Musti Group, led by its new majority owner, decided to stop paying dividends.

Must Group made a complete turnaround in its dividend policy on Monday evening.

The pet supplies company, which is guaranteeing a fairly positive result, said in its announcement published after the stock market closed that it is no longer worth expecting dividends from the company. According to the board’s own justification, the decision is based on the desire to use the company’s funds instead of dividends “to finance growth and investments”.

Based on the numbers, it’s difficult to find any rational basis for the change in line, because Musti has generated a good six percent of net income in recent years. Despite paying dividends, the company already had ambitious growth goals, which the company’s board of directors decided to abandon on Monday.

The company justified abandoning its goals by saying that with the new majority owner, the company is now in a “new strategic phase”.

The collapse of the purchase offer didn’t hurt

Portuguese Sonaen led by Flybirdconsortium tried to buy Musti Group off the stock exchange at the end of the year. Many investors considered the price of EUR 26.10 offered for the shares to be too low, and the consortium was not able to acquire enough company shares to go through with the purchase offer.

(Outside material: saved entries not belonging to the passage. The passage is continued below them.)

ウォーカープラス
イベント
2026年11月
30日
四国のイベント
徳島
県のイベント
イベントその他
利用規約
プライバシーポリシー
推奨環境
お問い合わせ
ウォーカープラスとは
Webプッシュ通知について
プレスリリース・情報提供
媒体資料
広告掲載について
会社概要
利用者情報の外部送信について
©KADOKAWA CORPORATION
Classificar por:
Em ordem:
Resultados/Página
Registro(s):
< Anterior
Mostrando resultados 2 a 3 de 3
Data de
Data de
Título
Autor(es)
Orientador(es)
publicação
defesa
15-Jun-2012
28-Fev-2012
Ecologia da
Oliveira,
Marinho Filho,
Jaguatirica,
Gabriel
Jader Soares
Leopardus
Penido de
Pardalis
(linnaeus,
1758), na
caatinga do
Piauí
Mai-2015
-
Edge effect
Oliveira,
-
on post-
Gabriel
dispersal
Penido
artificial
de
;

Although the offer was not enough to buy the company off the stock market, the consortium bought all the shares it could.

At the end of March, Flybird owned 81 percent of Musti’s entire share capital. Musti is still on the stock exchange, but firmly on the leash of its new majority owner: for example, everyone in the company of the government members now have a clear connection to the buyer consortium.

Already seen

The board of Musti Group’s decision to freeze dividends inevitably brings to mind a shipping company of Finnlines incident from years ago.

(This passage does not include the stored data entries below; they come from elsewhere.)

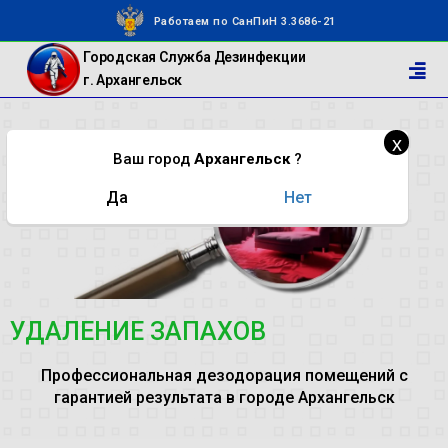
Работаем по СанПиН 3.3686-21
Городская Служба Дезинфекции
г. Архангельск
х
Ваш город
Архангельск
?
Да
Нет
УДАЛЕНИЕ ЗАПАХОВ
Профессиональная дезодорация помещений с
гарантией результата в городе Архангельск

Italian Grimaldi made a purchase offer for Finnlines, which is listed on the Helsinki Stock Exchange, in 2006. The purchase offer was not high enough for the offer to go through, but together with the share purchases, it was enough to make Grimaldi the majority owner of the company.

After Grimaldi became the majority owner, the board of Finnlines unexpectedly turned off the company’s dividend tap, the board justifications to finance the company’s investments. According to critics, the real purpose of closing the dividend taps was to smoke the minority shareholders out of the company, and the legality of the procedure was argued up to the Supreme Court.

After a long battle of exhaustion, Grimaldi finally got what he wanted.

In 2016, the Italians got their ownership increased to more than 90 percent, after which the Finnish shipping company was forced out of the stock market. Due to the special situation that lasted for years, Finnlines floated its last stock market years as a lame duck, practically at the mercy of its majority owner.

A cynic might think that the new owner of the Musti Group is now following Grimaldi’s playbook.

Be that as it may, Musti’s new dividend policy is a clear warning to the company’s thousands of minority shareholders about who in the company will decide on matters in the future. When Flybird commands, Black obeys.

The author is the editor of Kauppalehti.